A real-world example
A consumer goods seller of about 40 people sells on Amazon as their main channel and runs QuickBooks Desktop Enterprise for accounting at their warehouse office. Before the integration, a bookkeeper downloaded the Amazon settlement report every two weeks and hand-entered the gross sales, FBA and referral fees, refunds, and the net deposit as a lump journal, which made it hard to tie a deposit back to specific orders and slowed month-end close. With QuickBooks Desktop and Amazon Seller Central connected, orders post as sales transactions, each settlement's fees and net payout post to the matching GL accounts automatically, and item counts stay aligned with on-hand stock.
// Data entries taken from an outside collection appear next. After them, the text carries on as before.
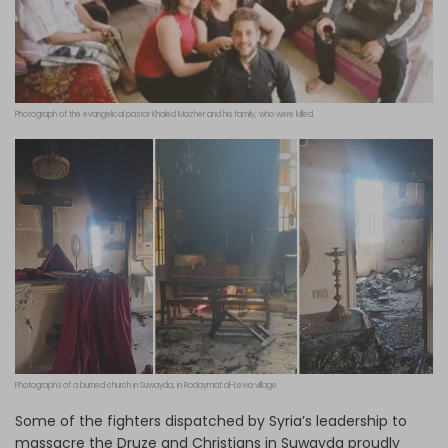
Photograph of the evangelical pastor Khaled Mazher and his family, who were killed.
Photographs of a burned church in Suwayda, in Rodaymat al-Lewa village.
Some of the fighters dispatched by Syria’s leadership to
massacre the Druze and Christians in Suwayda proudly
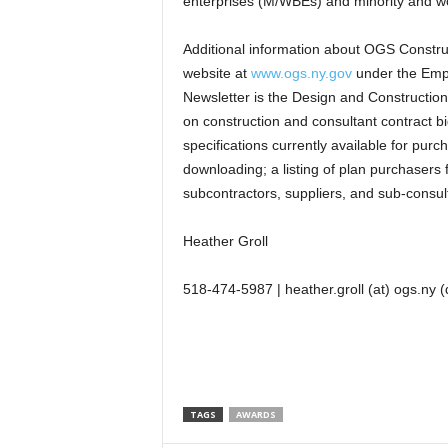
enterprises (M/WBEs) and minority and wo
Additional information about OGS Construc
website at
www.ogs.ny.gov
under the Empir
Newsletter is the Design and Construction 
on construction and consultant contract bi
specifications currently available for pu
downloading; a listing of plan purchasers f
subcontractors, suppliers, and sub-consul
Heather Groll
518-474-5987 | heather.groll (at) ogs.ny (
TAGS
AWARDS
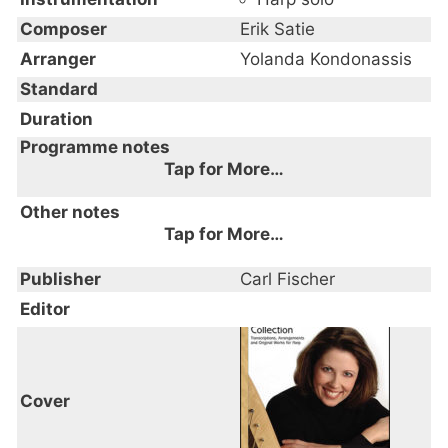
Composer
Erik Satie
Arranger
Yolanda Kondonassis
Standard
Duration
Programme notes
Tap for More…
Other notes
Tap for More…
Publisher
Carl Fischer
Editor
Cover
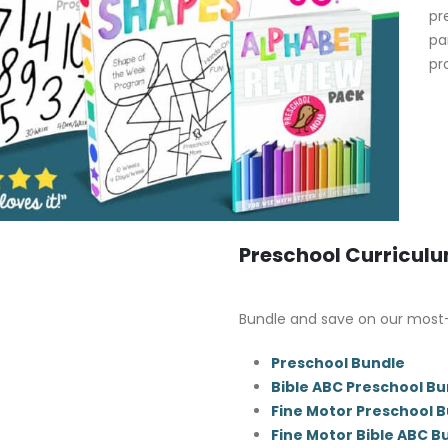
pr
pa
pr
Preschool Curricul
Bundle and save on our most
Preschool Bundle
Bible ABC Preschool Bu
Fine Motor Preschool 
Fine Motor Bible ABC B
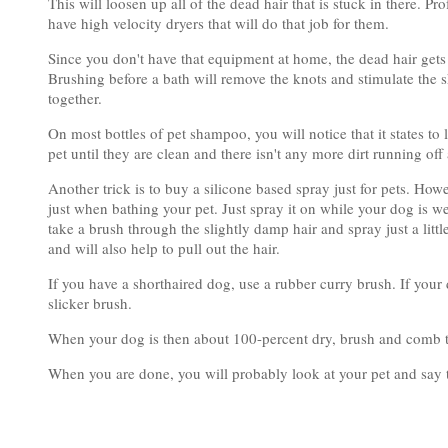
This will loosen up all of the dead hair that is stuck in there. Pr
have high velocity dryers that will do that job for them.
Since you don't have that equipment at home, the dead hair gets 
Brushing before a bath will remove the knots and stimulate the sk
together.
On most bottles of pet shampoo, you will notice that it states to
pet until they are clean and there isn't any more dirt running off
Another trick is to buy a silicone based spray just for pets. How
just when bathing your pet. Just spray it on while your dog is we
take a brush through the slightly damp hair and spray just a littl
and will also help to pull out the hair.
If you have a shorthaired dog, use a rubber curry brush. If your
slicker brush.
When your dog is then about 100-percent dry, brush and comb 
When you are done, you will probably look at your pet and say 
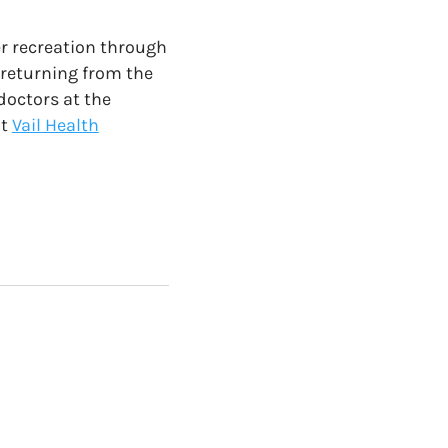
er recreation through
 returning from the
doctors at the
t
Vail Health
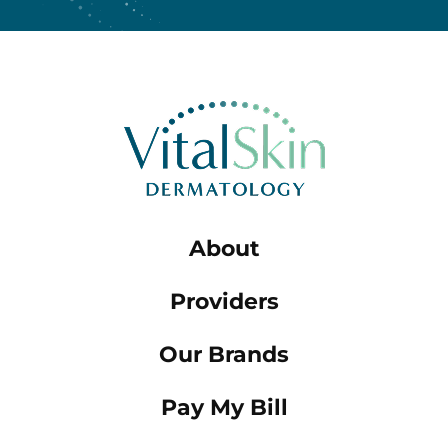
About
Providers
Our Brands
Pay My Bill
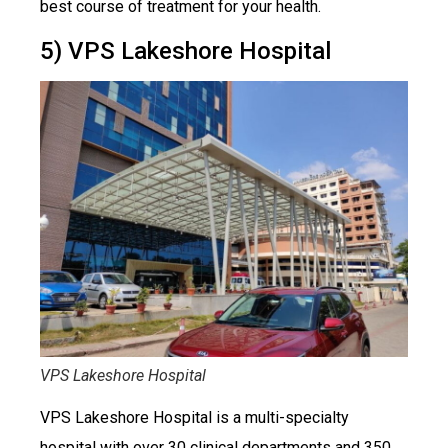
best course of treatment for your health.
5) VPS Lakeshore Hospital
VPS Lakeshore Hospital
VPS Lakeshore Hospital is a multi-specialty
hospital with over 30 clinical departments and 350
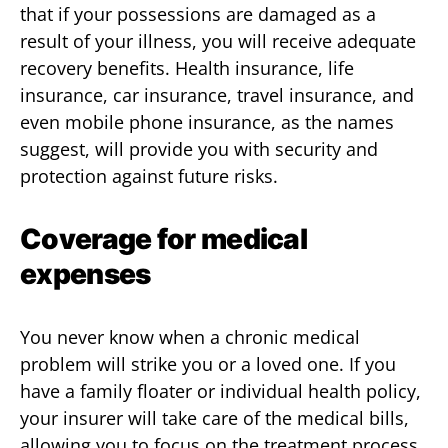
that if your possessions are damaged as a
result of your illness, you will receive adequate
recovery benefits. Health insurance, life
insurance, car insurance, travel insurance, and
even mobile phone insurance, as the names
suggest, will provide you with security and
protection against future risks.
Coverage for medical
expenses
You never know when a chronic medical
problem will strike you or a loved one. If you
have a family floater or individual health policy,
your insurer will take care of the medical bills,
allowing you to focus on the treatment process.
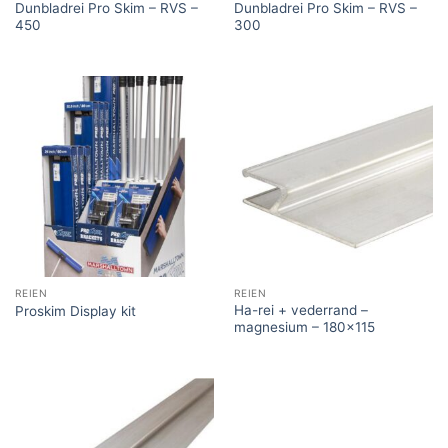
Dunbladrei Pro Skim – RVS –
Dunbladrei Pro Skim – RVS –
450
300
REIEN
REIEN
Ha-rei + vederrand –
Proskim Display kit
magnesium – 180×115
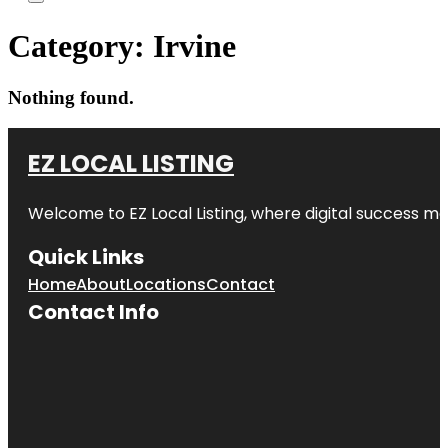
Category:
Irvine
Nothing found.
EZ LOCAL LISTING
Welcome to
EZ Local Listing
, where digital success me
Quick Links
Home
About
Locations
Contact
Contact Info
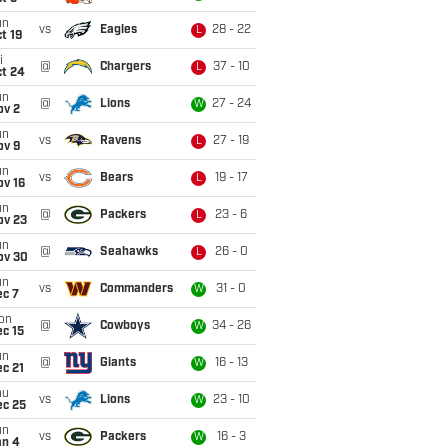
un
vs
Eagles
28 - 22
L
t 19
i
@
Chargers
37 - 10
L
ct 24
un
@
Lions
27 - 24
W
ov 2
un
vs
Ravens
27 - 19
L
ov 9
un
vs
Bears
19 - 17
L
ov 16
un
@
Packers
23 - 6
L
ov 23
un
@
Seahawks
26 - 0
L
ov 30
un
vs
Commanders
31 - 0
W
ec 7
on
@
Cowboys
34 - 26
W
c 15
un
@
Giants
16 - 13
W
c 21
hu
vs
Lions
23 - 10
W
ec 25
un
vs
Packers
16 - 3
W
an 4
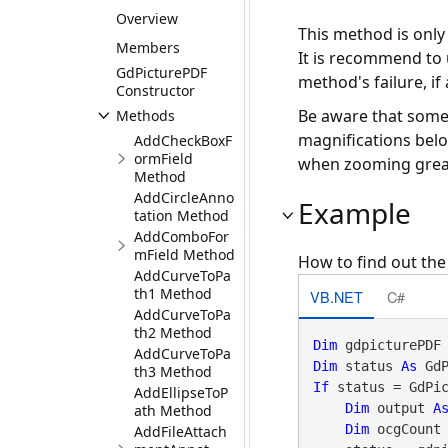
Overview
This method is onl
Members
It is recommend to
GdPicturePDF
method's failure, if 
Constructor
Be aware that some 
Methods
magnifications belo
AddCheckBoxF
ormField
when zooming greate
Method
AddCircleAnno
Example
tation Method
AddComboFor
mField Method
How to find out the
AddCurveToPa
th1 Method
VB.NET
C#
AddCurveToPa
th2 Method
Dim
 gdpicturePDF
AddCurveToPa
Dim
 status 
As
 Gd
th3 Method
If
 status = GdPi
AddEllipseToP
Dim
 output 
A
ath Method
Dim
 ocgCount
AddFileAttach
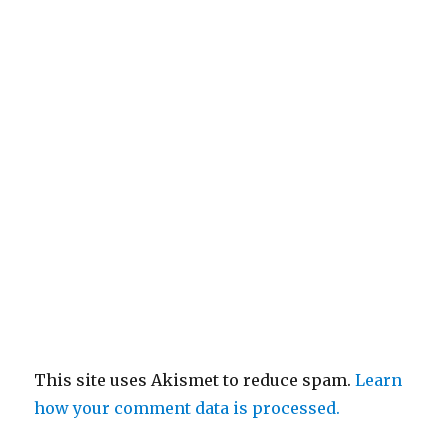
This site uses Akismet to reduce spam.
Learn
how your comment data is processed.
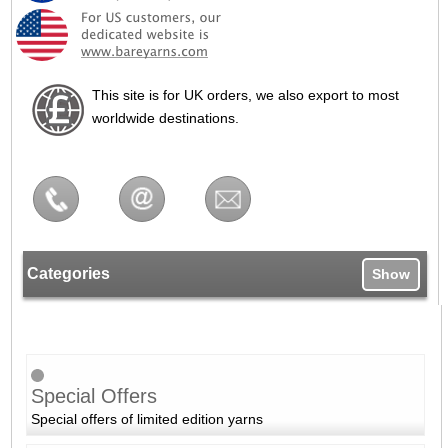
This site is for UK orders, we also export to most
worldwide destinations.
Categories
Show
Special Offers
Special offers of limited edition yarns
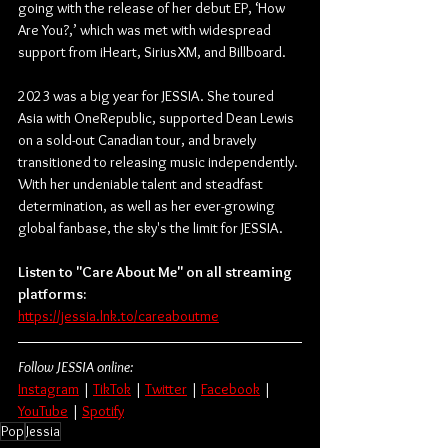
going with the release of her debut EP, ‘How 
Are You?,’ which was met with widespread 
support from iHeart, SiriusXM, and Billboard. 
2023 was a big year for JESSIA. She toured 
Asia with OneRepublic, supported Dean Lewis 
on a sold-out Canadian tour, and bravely 
transitioned to releasing music independently. 
With her undeniable talent and steadfast 
determination, as well as her ever-growing 
global fanbase, the sky's the limit for JESSIA.
Listen to "Care About Me" on all streaming 
platforms:
https://jessia.lnk.to/careaboutme
Follow JESSIA online:
Instagram
 | 
TikTok
 | 
Twitter
 | 
Facebook
 | 
YouTube
 | 
Spotify
Pop
Jessia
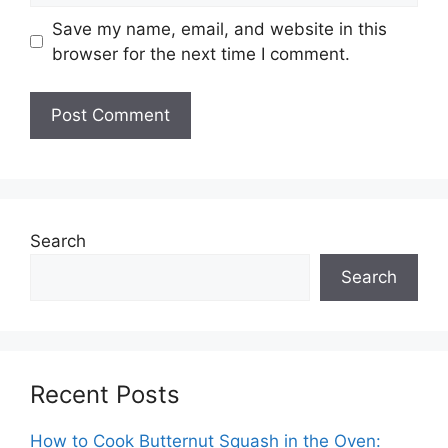
Save my name, email, and website in this
browser for the next time I comment.
Search
Search
Recent Posts
How to Cook Butternut Squash in the Oven:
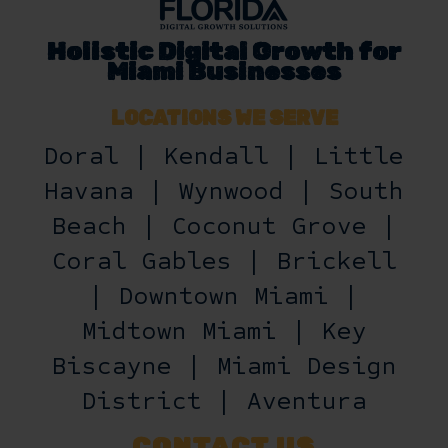
Holistic Digital Growth for
Miami Businesses
LOCATIONS WE SERVE
Doral | Kendall | Little
Havana | Wynwood | South
Beach | Coconut Grove |
Coral Gables | Brickell
| Downtown Miami |
Midtown Miami | Key
Biscayne | Miami Design
District | Aventura
CONTACT US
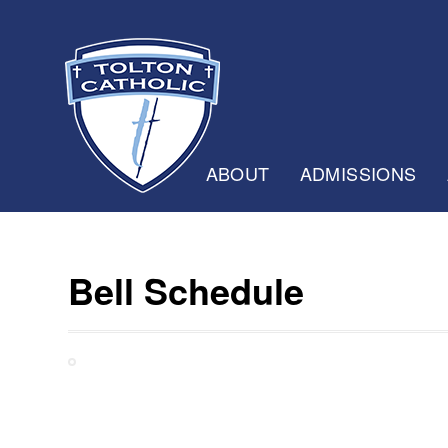
ABOUT
ADMISSIONS
Bell Schedule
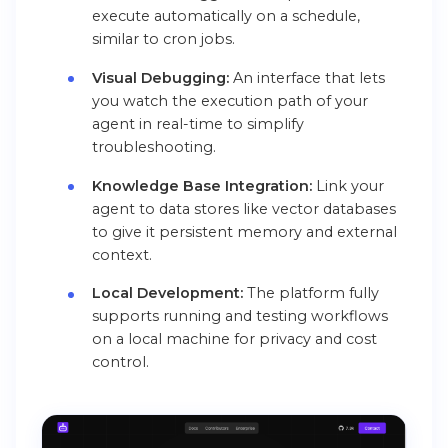
execute automatically on a schedule,
similar to cron jobs.
Visual Debugging:
An interface that lets
you watch the execution path of your
agent in real-time to simplify
troubleshooting.
Knowledge Base Integration:
Link your
agent to data stores like vector databases
to give it persistent memory and external
context.
Local Development:
The platform fully
supports running and testing workflows
on a local machine for privacy and cost
control.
The deposit on the bank statement now matches the posted payout, and the manual re-keying is gone.
What you can do
- Post Amazon orders into QuickBooks Desktop as sales receipts or invoices using the Selling Partner API.
- Record Amazon fees, refunds, and net payouts from each settlement report as journal entries on the correct GL accounts.
- Sync QuickBooks Desktop item and inventory counts out to Amazon so listings reflect on-hand stock.
- Bridge Amazon LWA OAuth2 tokens and the QuickBooks Web Connector session ticket, with each SKU mapped to a QuickBooks item.
- Poll both systems on a schedule with rate-limit backoff, retries, and a full audit trail on every record.
Questions
- Which direction does data move between QuickBooks Desktop and Amazon Seller Central?
- The main flow is Amazon Seller Central into QuickBooks Desktop. Orders, fees, refunds, and net payouts move from Amazon into QuickBooks as sales transactions and journal entries, while item and inventory counts flow the other way to keep listings aligned. Amazon settlement data is read-only here, so ml-connector does not write financial entries back into Amazon.
- Does QuickBooks Desktop need to be running for the sync to work?
- Yes. QuickBooks Desktop has no cloud API, so the QuickBooks Web Connector must be installed on the Windows machine and QuickBooks must be open with the company file loaded for the Web Connector to relay QBXML messages. ml-connector hosts the SOAP service the Web Connector polls and validates a session ticket on every call.
- How does the integration handle Amazon settlements and rate limits?
- Amazon financial events only appear once a settlement closes, so ml-connector drives the async Reports workflow to pull the authoritative settlement figures and posts the net payout, fees, and refunds to QuickBooks. Because the Selling Partner API enforces per-operation token-bucket limits and returns HTTP 429 when exceeded, the connector backs off with jitter and retries rather than hammering the API.